A separate ceasefire agreement reached between Ankara and Damascus-backer Moscow last week provided for members of the Kurdish-led Syrian Democratic Forces to withdraw from the border and solidified the presence of pro-regime forces there.
"The general command of the armed forces is ready to welcome members of SDF units who are willing to join its ranks," said a defence ministry statement carried by state news agency SANA.
It said all Syrians, including the Kurdish minority, were confronting "one enemy".
Syria's interior ministry said it was willing to provide police services to residents of the northeast, calling on members of the Kurdish internal security services, known as Asayish, to join its ranks, SANA reported.
The SDF, de facto army of the Kurdish administration in northeast Syria, turned down the proposal.
It said "a unity of ranks must proceed from a political settlement that recognises and preserves the SDF's special status and structure".

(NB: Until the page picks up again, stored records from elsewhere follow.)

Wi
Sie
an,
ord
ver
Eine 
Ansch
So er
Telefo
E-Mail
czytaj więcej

Such a move would also require "a sound mechanism to restructure the Syrian military establishment", it said in a statement.
In a later statement, SDF chief Mazloum Abdi said his force had proposed an arrangement "that would preserve the SDF's special status in areas where it is present".

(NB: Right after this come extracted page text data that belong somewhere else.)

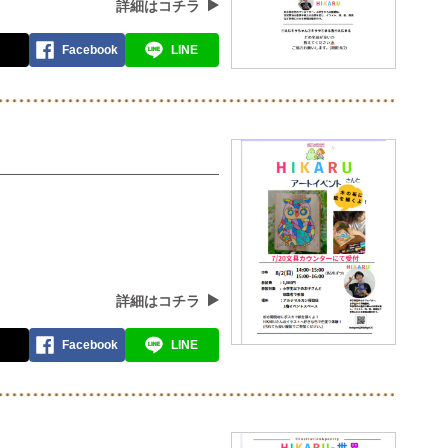
詳細はコチラ
Facebook
LINE
詳細はコチラ
Facebook
LINE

This would allow his force "to be part of the Syrian defence establishment", he wrote on Twitter.
Syria's interior ministry, for its part, offered police services to residents of the northeast, calling on members of the Kurdish internal security services, known as Asayish, to join its ranks, SANA reported.

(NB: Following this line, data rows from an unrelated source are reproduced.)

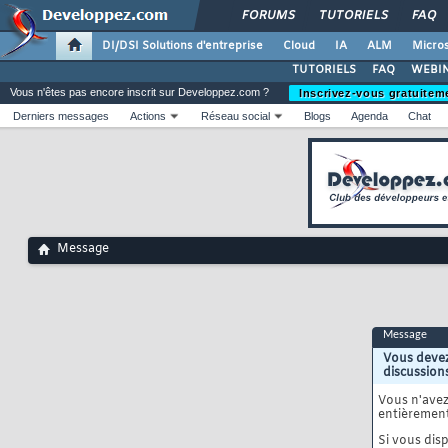
FORUMS
TUTORIELS
FAQ
DI/DSI Solutions d'entreprise
Cloud
IA
ALM
Micros
TUTORIELS
FAQ
WEBIN
Vous n'êtes pas encore inscrit sur Developpez.com ?
Inscrivez-vous gratuitem
Derniers messages
Actions
Réseau social
Blogs
Agenda
Chat
Message
Message
Vous devez
discussion
Vous n'ave
entièrement
Si vous disp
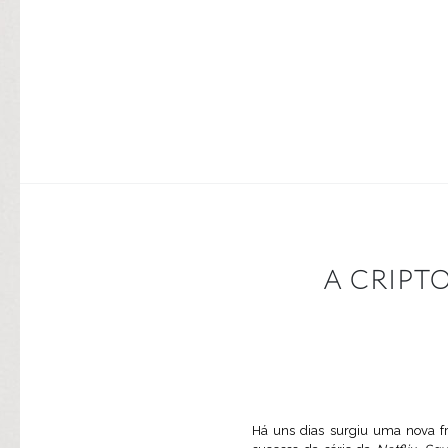
A CRIPT
Há uns dias surgiu uma nova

The Turkish military and its Syrian proxies attacked Kurdish forces in northeastern Syria in early October with the aim of creating a roughly 30-kilometre (20-mile) deep buffer zone along the frontier.
Left in the lurch by a US troop withdrawal from the border area, Kurdish forces turned to the Syrian regime for protection.
Damascus forces rushed north and are expected to deploy along much of the border zone, but a 10-kilometre-deep strip is set to be jointly patrolled by Russian and Turkish troops under their deal.
The Syrian war began when the Baath regime, in power since 1963 and led by President Bashar al-Assad, responded with military force to peaceful protests demanding democratic reforms during the Arab Spring wave of uprisings, triggering an armed rebellion fuelled by mass defections from the Syrian army.
Hundreds of thousands of civilians have been killed in the war, mostly by the regime and its powerful allies, and millions have been displaced both inside and outside of Syria.
The brutal tactics pursued mainly by the regime, which have included the use of chemical weapons, sieges, mass executions and torture against civilians have led to war crimes investigations.